One thing that can happen when transitioning into full on adulthood is really learning who you are as a person. When you were a teenager, maybe you were beginning to see who you were. In college, you got to see yourself as an independent person while you had no curfew, partied whenever you wanted, skipped a few classes, became a feminist and a democrat, and maybe experimented with all sorts of things from drugs, to sex, to deciding if you wanted to go Greek.  And when all the chaos of being on your own starts to settle in, that is when who you were always meant to be starts to develop. As time goes by, you grow out of those experiments and learn to narrow down what exactly it is you want from life and what you are going to do in order to make it happen.

    I could keep going with the list of what happens mentally as we progress in our lives, but I can’t go much further into the future because this is about where I’m at. I’ve learned so much about myself through the process of growing up in all stages and I know I have much more to do. The prospect of growing even deeper into who I am supposed to be absolutely thrills me. However, there are always fears that I won’t live up to who I want my future self to be. Then again, this is a price we pay for growing up. There is no fast forward or rewind, as we all wish there were. But wouldn’t it be a fantastic discovery if we learned how to replay our greatest hits in life whenever we wanted? Since this hasn’t been discovered yet, we as mere mortals must always live in the present, never able to return to the past and never really certain of what the future might hold for us.

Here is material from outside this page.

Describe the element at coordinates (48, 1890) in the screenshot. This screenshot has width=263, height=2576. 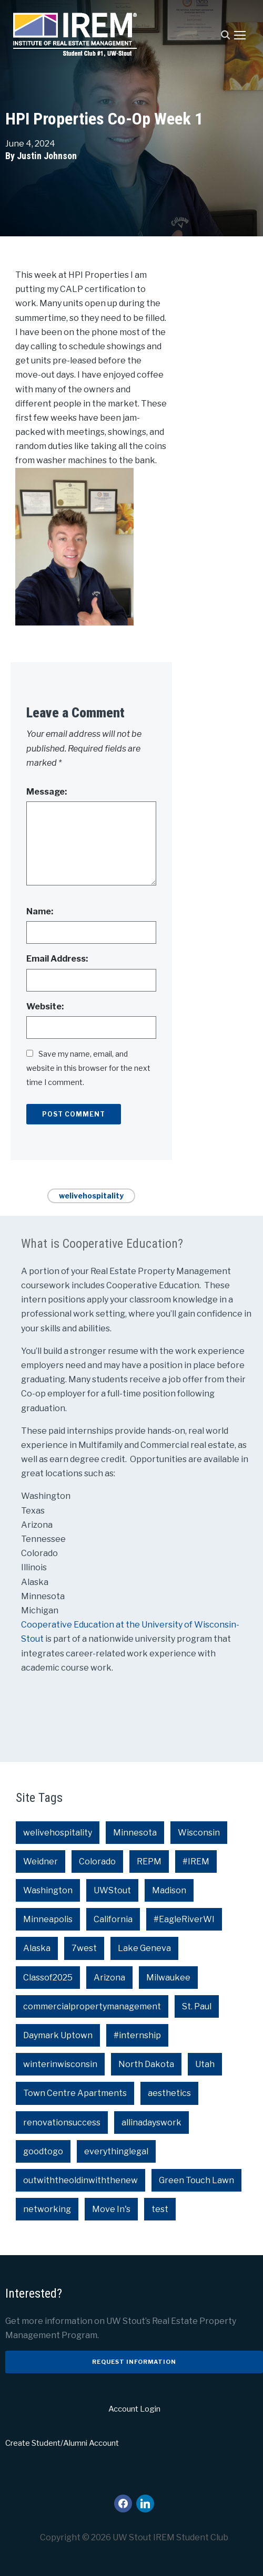 I see `Washington` at that location.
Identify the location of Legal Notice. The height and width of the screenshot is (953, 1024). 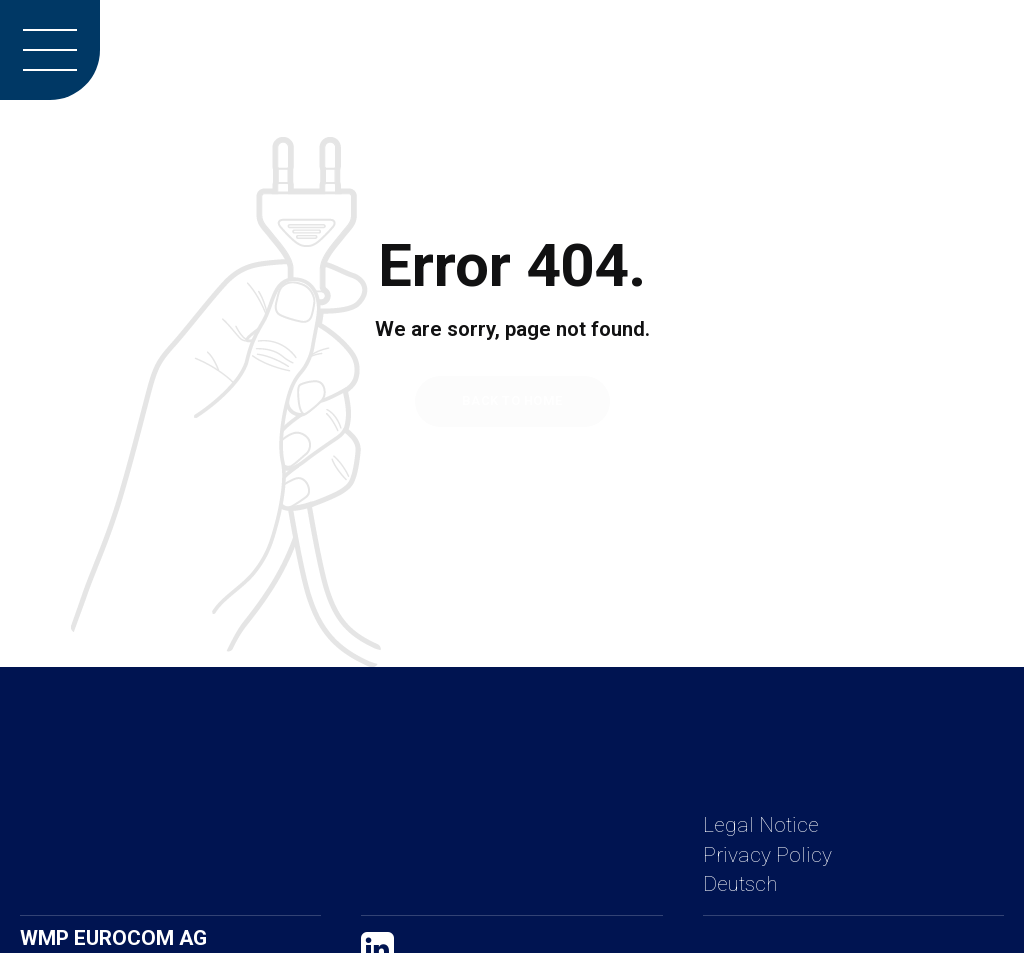 (761, 825).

    The truth is, I’m not where I want to be in life yet, but wanting everything to be here now is just a side-effect of being young. I want to be able to skip ahead to all the good stuff, but I know I need to remember to enjoy all the little things and the good things I have now. For instance, I’d say getting my first car this week was a step in the right direction. I am so in love with it and it is just one step closer to the rest of my life. Although there are bigger goals in my mind’s eye, those are for another day and today has its own agenda. There is still so much of myself I have yet to discover, and as I continue the process of being an adult, I have to remember that the journey makes the destination, not the other way around.

We Got This...Right?

So you’ve graduated college. Now you should be prepared to be in the “real world” and know everything there is to know about being an adult, right? I don’t know about other recently graduated individuals, but I know that when it comes to knowing how to adult, I’m far from having it down. All I’ve ever known is how to be a student, to learn, to observe, and honestly how to just screw around. One day maybe I’ll know exactly how to do my taxes, how the stock market works, and what jobs give me the best security. Right now, I’ll settle for someone who hires me despite the fact that I don’t have two plus years of experience because I’ve spent nearly my entire life in school.

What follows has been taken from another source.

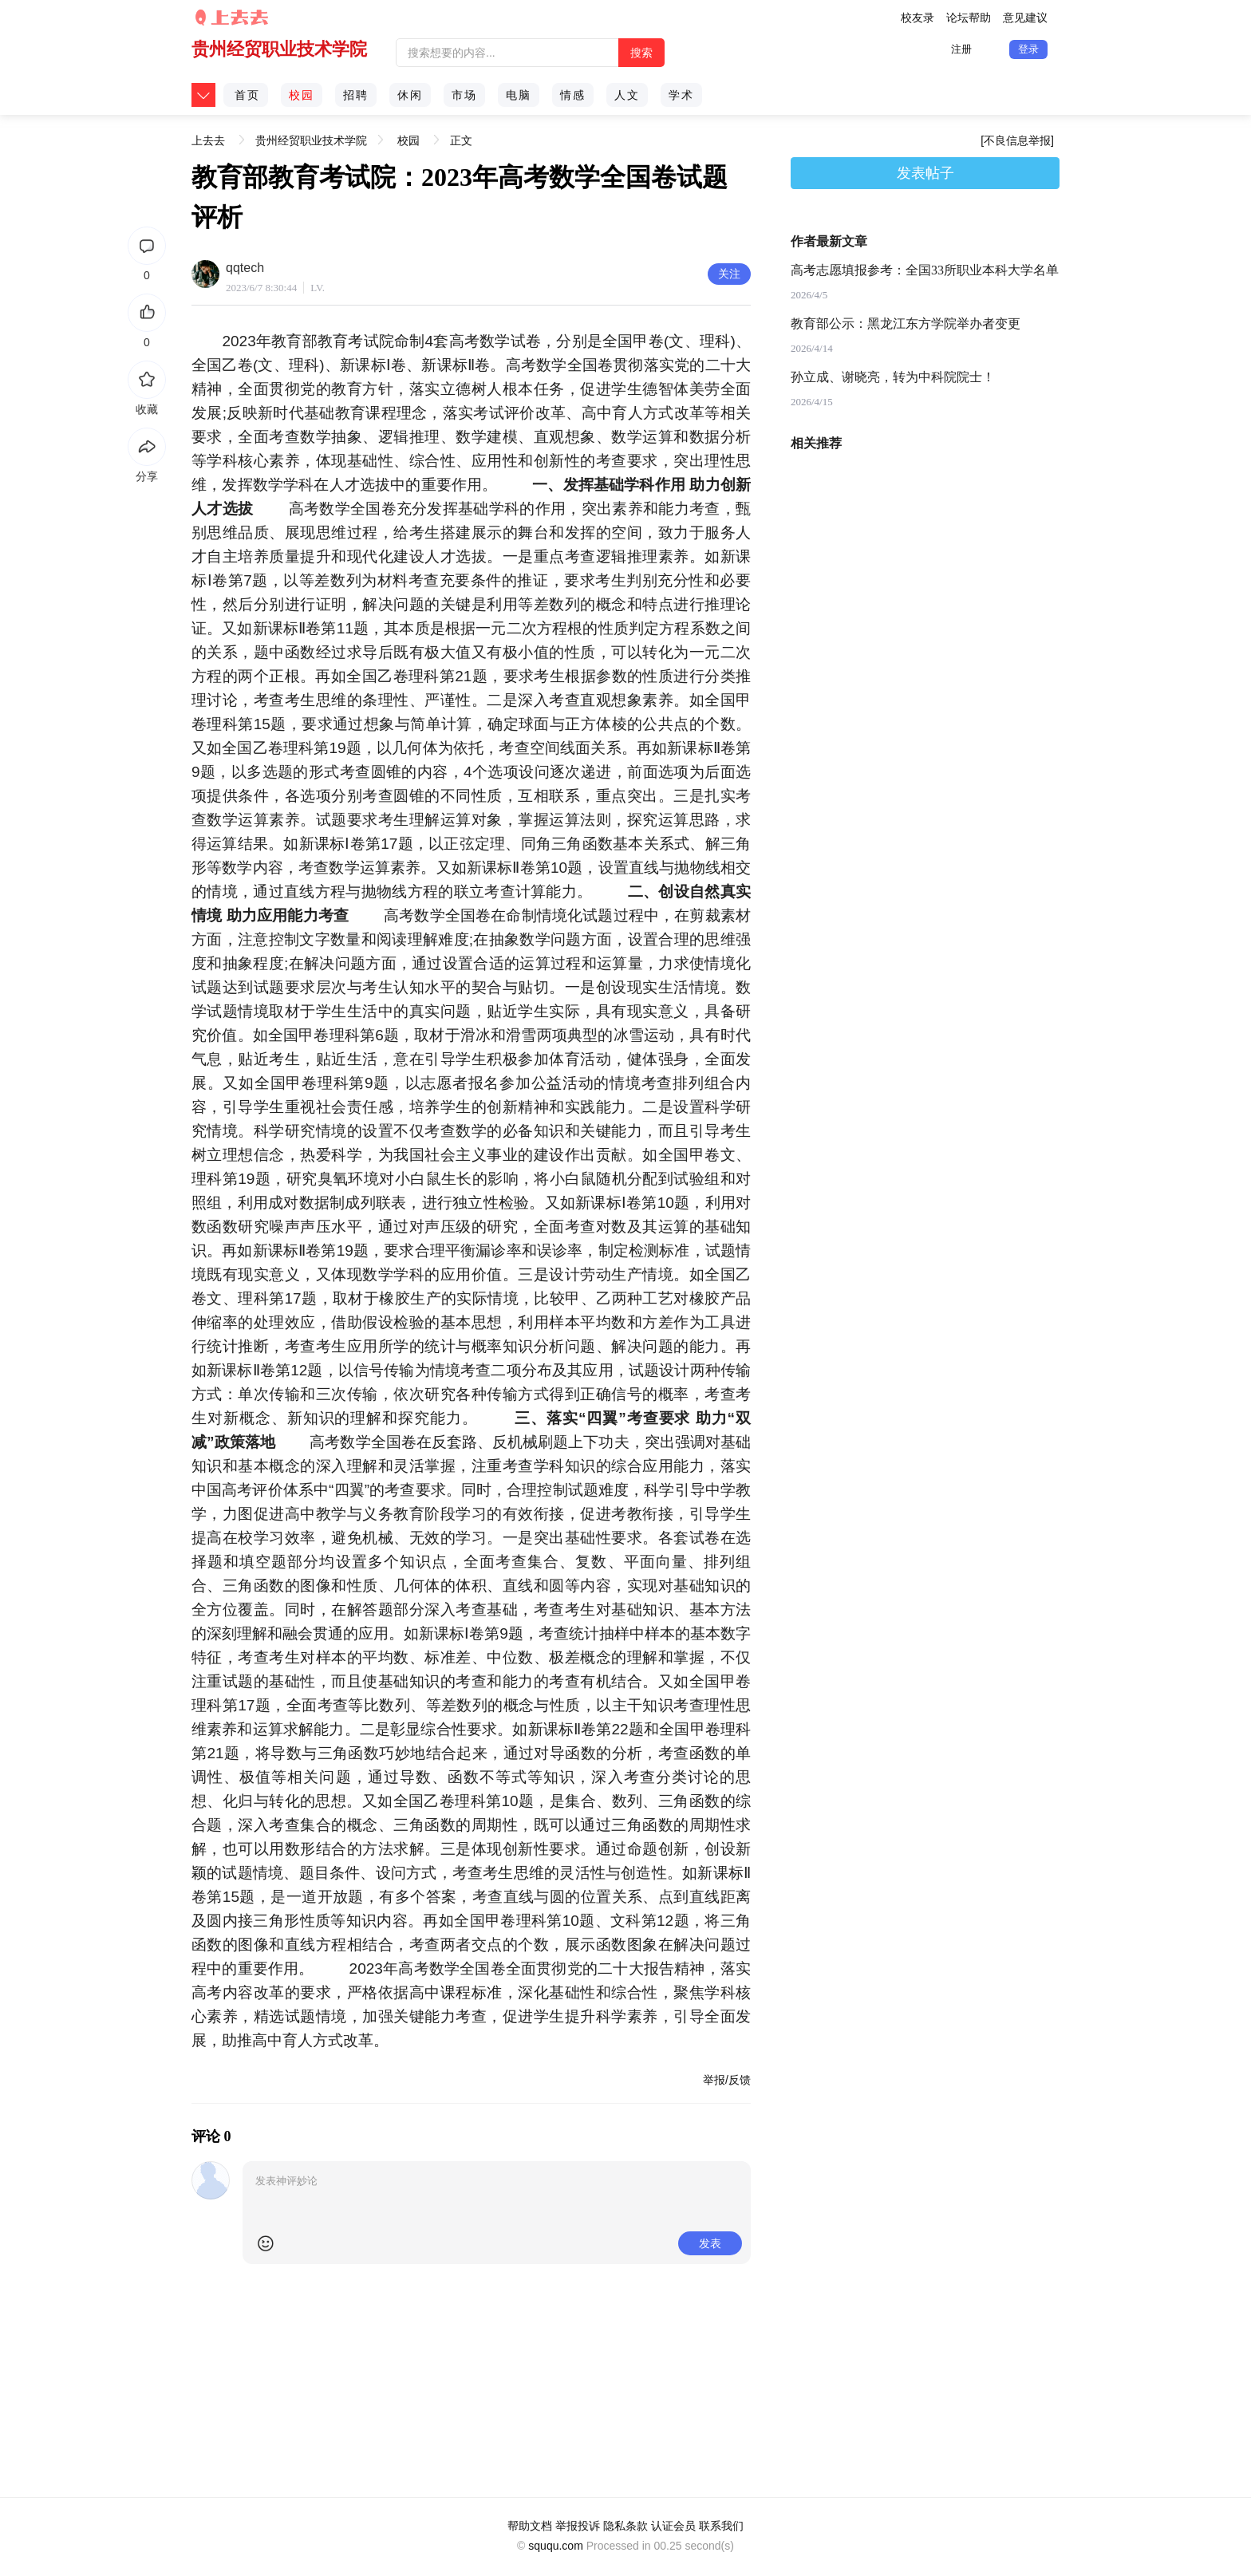 The height and width of the screenshot is (2576, 1251). Describe the element at coordinates (625, 2525) in the screenshot. I see `隐私条款` at that location.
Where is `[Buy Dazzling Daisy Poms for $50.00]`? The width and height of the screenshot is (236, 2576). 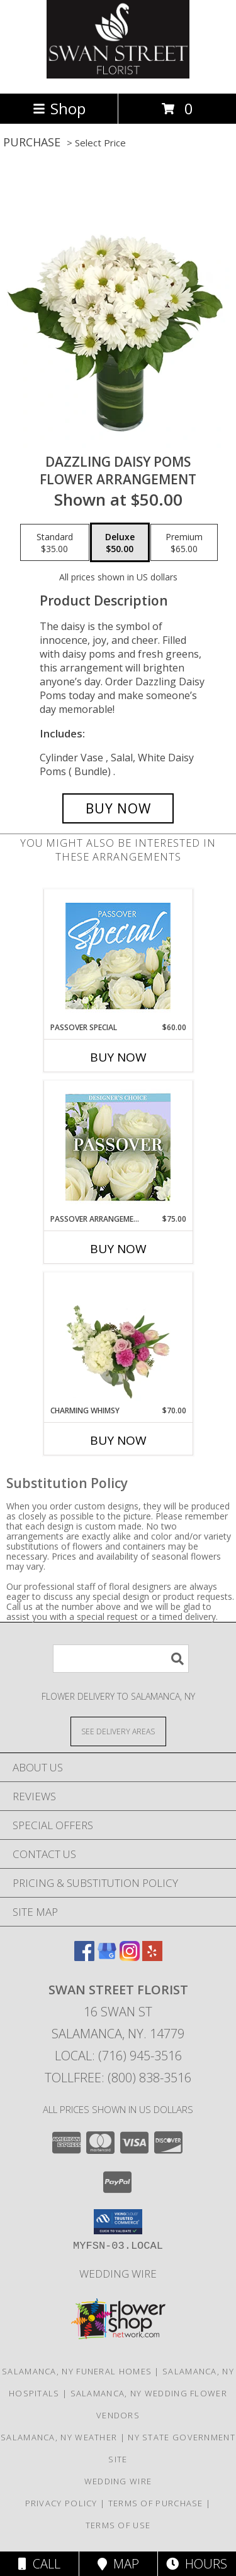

    As a recent college grad, sometimes it’s hard to navigate where I’m supposed to be in life. I haven’t landed a job yet, and although it hasn’t been that long since I’ve been out of school, I still don’t feel as accomplished as I would like. Job aside, there are so many things that come with growing up, and it can be difficult to know exactly what those things are until we are faced with them in our own lives. This blog will be my journey through adulthood and where ever that might lead me.

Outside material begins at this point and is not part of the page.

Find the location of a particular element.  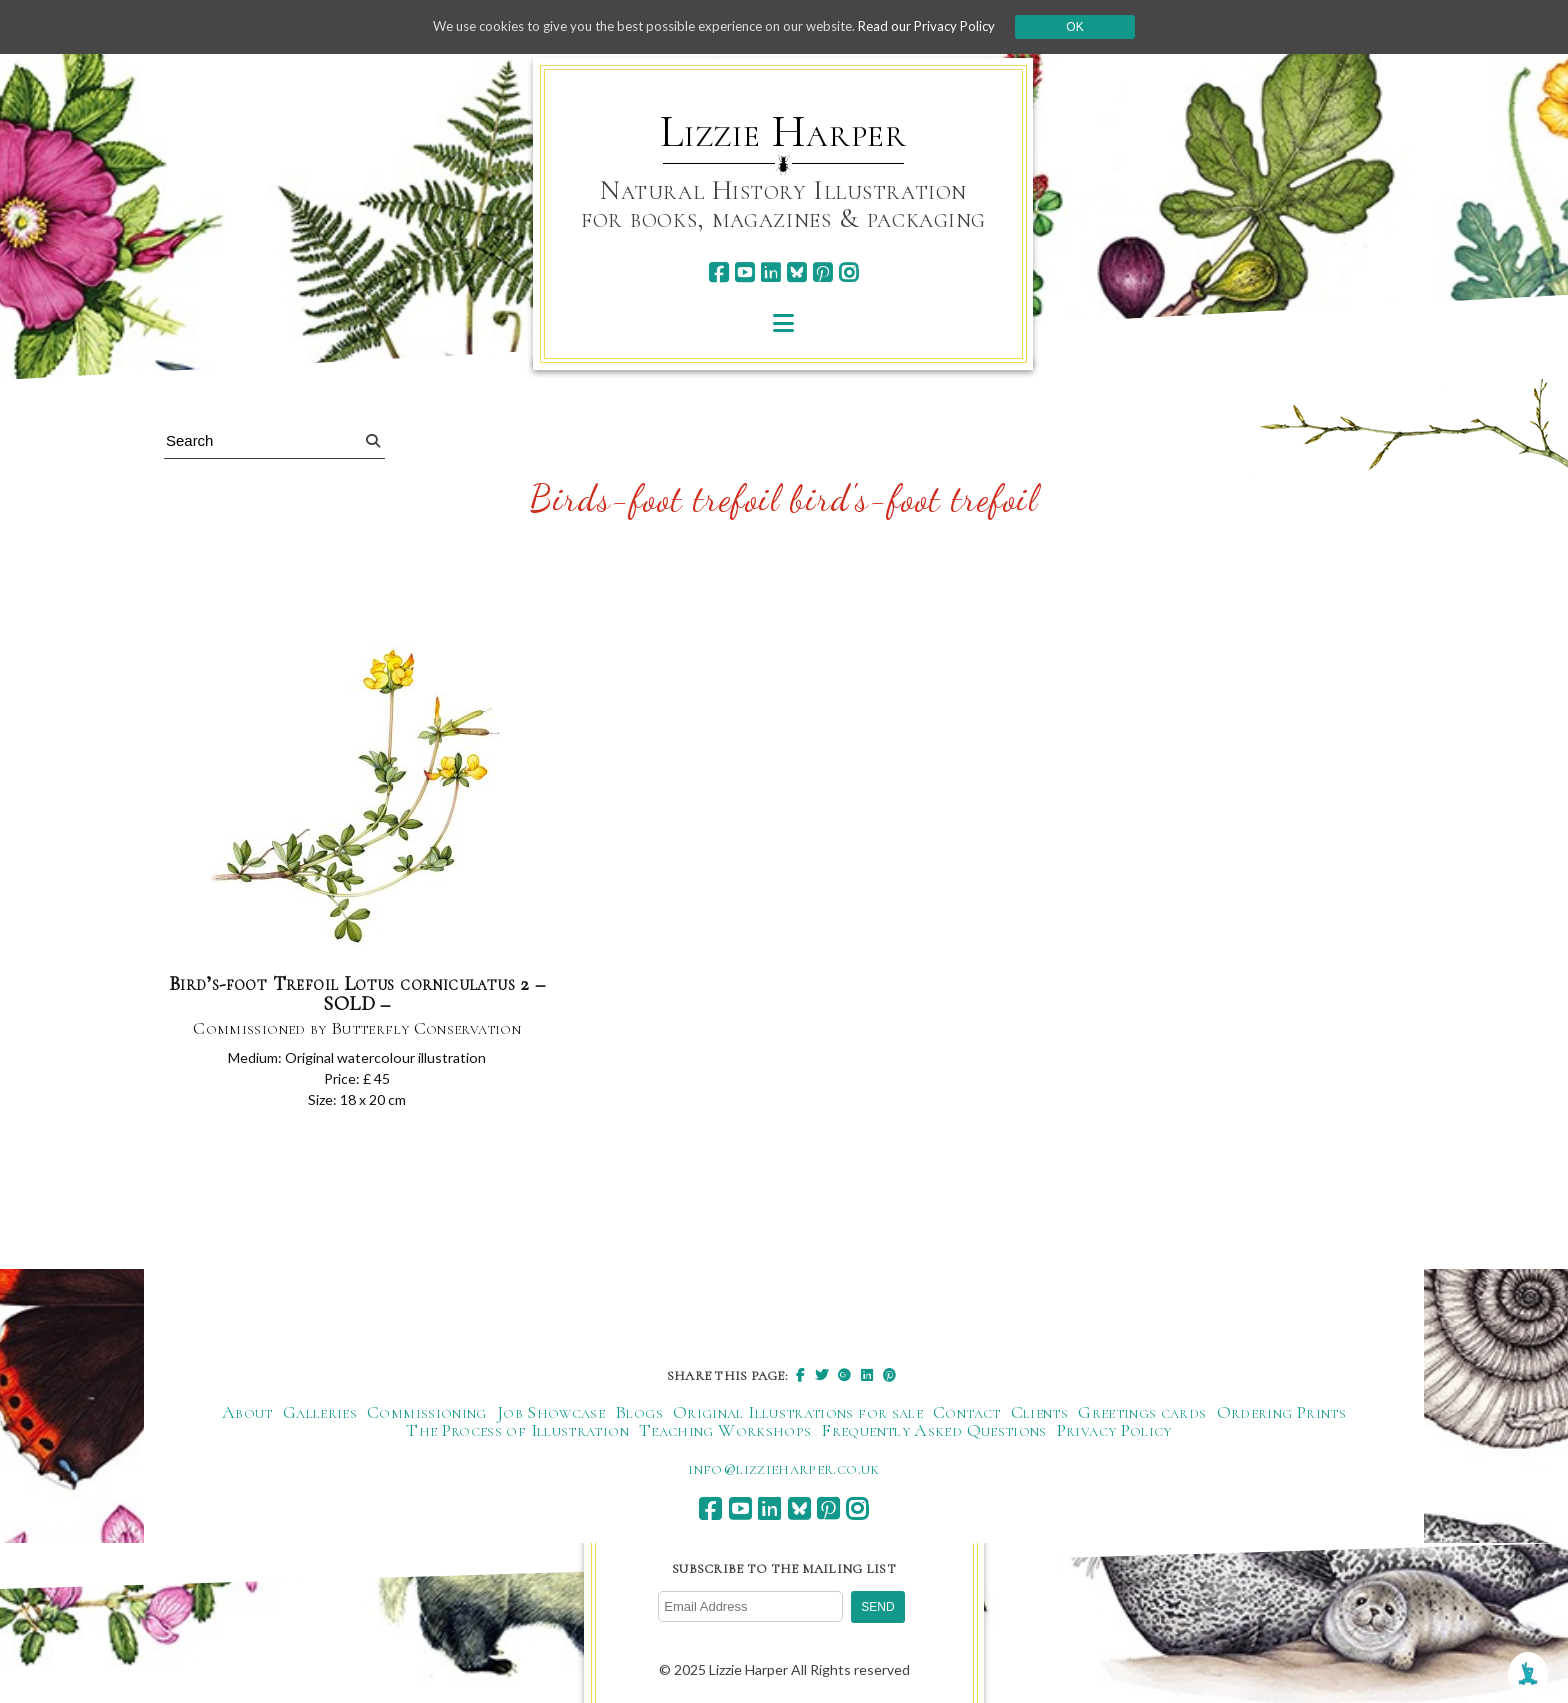 Greetings cards is located at coordinates (1142, 1414).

    In the past year, I have learned a lot about myself and a lot about growing up as I studied abroad in Italy and traveled around Europe. Life changing events like this can make you stop and think about who you really are and what you actually want out of life. As for me, I want nothing less than to seek out adventure in all that I do, to chose the life that I love and never let anything get in my way, and to cherish what I have and not dwell on what I don’t. Saying this is all well and good, but sometimes, it can be difficult to not let our emotions cloud our judgement. For instance, as much as I embrace being a strong and independent woman, I can admit that this path can be lonely at times. As great as I am at being alone, I don’t want to be doing it forever, and that desire has only grown with age.

    Being a woman in today’s society, there are so many things thrown at us through social media, television, and other individuals in our lives that can mold or skew our perspectives of what we want or what we should be. Shows like Say Yes To The Dress, the myriad of wedding posts on Pinterest, and people you know getting engaged every other day on Facebook causes us women, especially those of us without a significant other, to not only long for those fairytale wedding moments, but at the same time makes us feel inadequate about what we don’t have in our own lives. Let’s be honest, we all want to be loved and we all want to be able to have our special moments, but the truth is, it doesn’t happen all the time, especially with half of marriages ending in divorce these days. It can be difficult to be a young and independent woman in this day and age, no matter how much #Girlboss support there is out there now.

    Dealing with things like this is just a part of being an adult and trying to do it right. Honestly, there is probably no right way to adult, but then again, how would I know? I’m only getting started.